If your Facebook is like mine, it is full of insightful comments about the recent announcement by the Chick-fil-A President regarding the corporate donations to anti-gay causes. While I believe they should be giving their money to literacy groups that teach people to spell correctly instead, let me add another wrinkle to this developing saga that impacts student affairs professionals.
We have a Chick-fil-A in our Student Union on campus. It’s quite popular with our students, and I confess to enjoying an order of waffle fries every now and then. The presence of this store has always been controversial with our LGBTQ students, faculty and staff – and now more so than ever.
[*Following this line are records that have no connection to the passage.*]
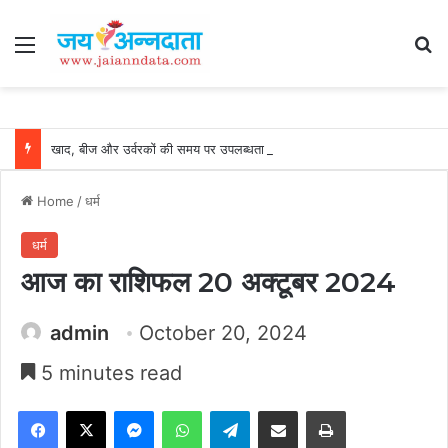
Menu
Se
खाद, बीज और उर्वरकों की समय पर उपलब्धता से किसानों में उत्साह, नैनो डीएपी और नैनो यूरिया बने किसानों के भरोसेमंद कृषि साथी…..
Home
/
धर्म
धर्म
आज का राशिफल 20 अक्टूबर 2024
admin
October 20, 2024
5 minutes read
Facebook
X
Messenger
WhatsApp
Telegram
Share via Email
Print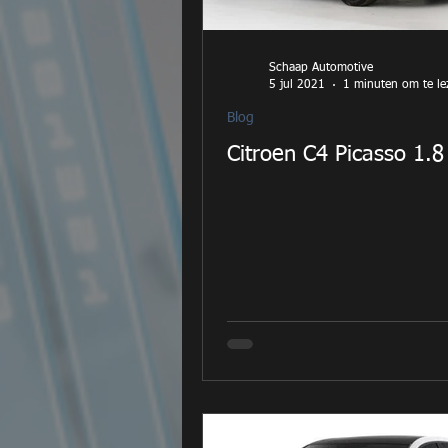
Schaap Automotive
5 jul 2021
1 minuten om te le
Blog
Citroen C4 Picasso 1.8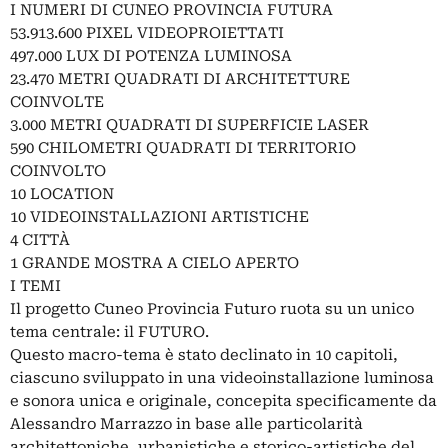
I NUMERI DI CUNEO PROVINCIA FUTURA
53.913.600 PIXEL VIDEOPROIETTATI
497.000 LUX DI POTENZA LUMINOSA
23.470 METRI QUADRATI DI ARCHITETTURE
COINVOLTE
3.000 METRI QUADRATI DI SUPERFICIE LASER
590 CHILOMETRI QUADRATI DI TERRITORIO
COINVOLTO
10 LOCATION
10 VIDEOINSTALLAZIONI ARTISTICHE
4 CITTÀ
1 GRANDE MOSTRA A CIELO APERTO
I TEMI
Il progetto Cuneo Provincia Futuro ruota su un unico
tema centrale: il FUTURO.
Questo macro-tema è stato declinato in 10 capitoli,
ciascuno sviluppato in una videoinstallazione luminosa
e sonora unica e originale, concepita specificamente da
Alessandro Marrazzo in base alle particolarità
architettoniche, urbanistiche e storico-artistiche del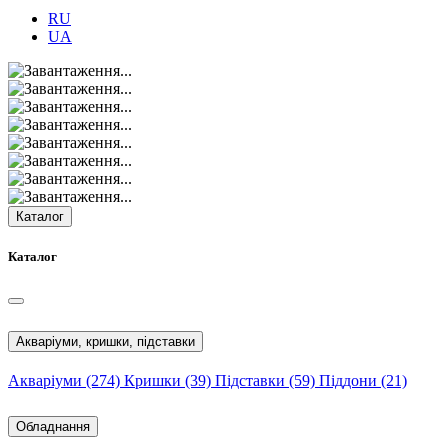
RU
UA
Каталог
Каталог
Акваріуми, кришки, підставки
Акваріуми
(274)
Кришки
(39)
Підставки
(59)
Піддони
(21)
Обладнання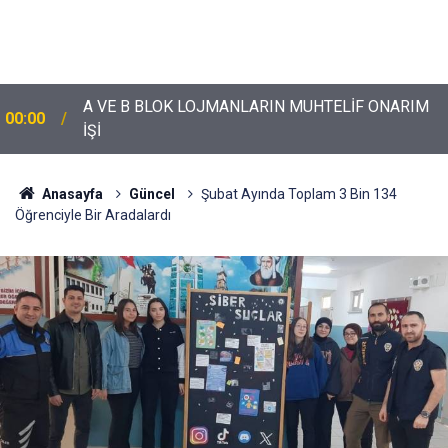
A VE B BLOK LOJMANLARIN MUHTELİF ONARIM
00:00
İŞİ
Anasayfa
Güncel
Şubat Ayında Toplam 3 Bin 134
Öğrenciyle Bir Aradalardı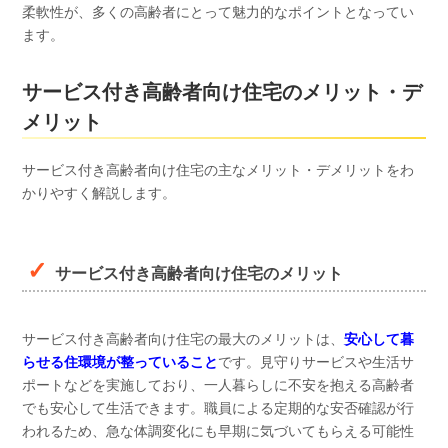
柔軟性が、多くの高齢者にとって魅力的なポイントとなってい
ます。
サービス付き高齢者向け住宅のメリット・デ
メリット
サービス付き高齢者向け住宅の主なメリット・デメリットをわ
かりやすく解説します。
サービス付き高齢者向け住宅のメリット
サービス付き高齢者向け住宅の最大のメリットは、
安心して暮
らせる住環境が整っていること
です。見守りサービスや生活サ
ポートなどを実施しており、一人暮らしに不安を抱える高齢者
でも安心して生活できます。職員による定期的な安否確認が行
われるため、急な体調変化にも早期に気づいてもらえる可能性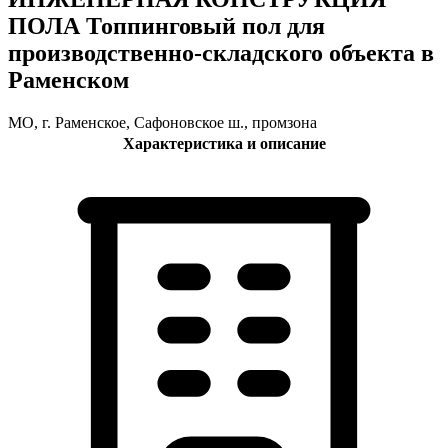
ПОЛА Топпинговый пол для
производственно-складского объекта в
Раменском
МО, г. Раменское, Сафоновское ш., промзона
Характеристика и описание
Let me make it more complex. I am the highest ranking out LGBTQ administrator at my university. Our LGBTQ students look to me to take leadership around issues of equity and discrimination like these. As Dean of Students, managing issues of bias, equity and discrimination are part of my responsibility, but the challenge is both personal and professional. How far do I take my personal beliefs when they may not fully align with my university’s?
Now, no one at my university has asked me to not do anything, nor do I think anyone will. The value of equity and inclusion is strong here. I also believe that we would have never contracted to have this restaurant on our campus knowing what we know now. The complexity of contracts that our institutions engage in are often beyond the scope of most in student affairs, but is this an opportunity for student affairs to engage campus in a broader discussion about economics, social responsibility and how we hold both at the same time?
This presents a quandary that I highlighted in my Presidential Address at the 2012 ACPA Annual Convention in Louisville. As a senior administrator with aspirations beyond my current position, do I have to shelf key aspects of my identity to support my institution that is now in a difficult place? These are the struggles that those of us from marginalized populations deal with on a daily basis at work.
ACPA is here to help. We will launch a new symposium this February designed to help aspiring SSAO’s navigate the complexities that come with bringing your identity to work. Keep your eyes on your email for more announcements, and I hope you plan to join us in Orlando for this institute.
And from now on, I’m bringing my lunch from home.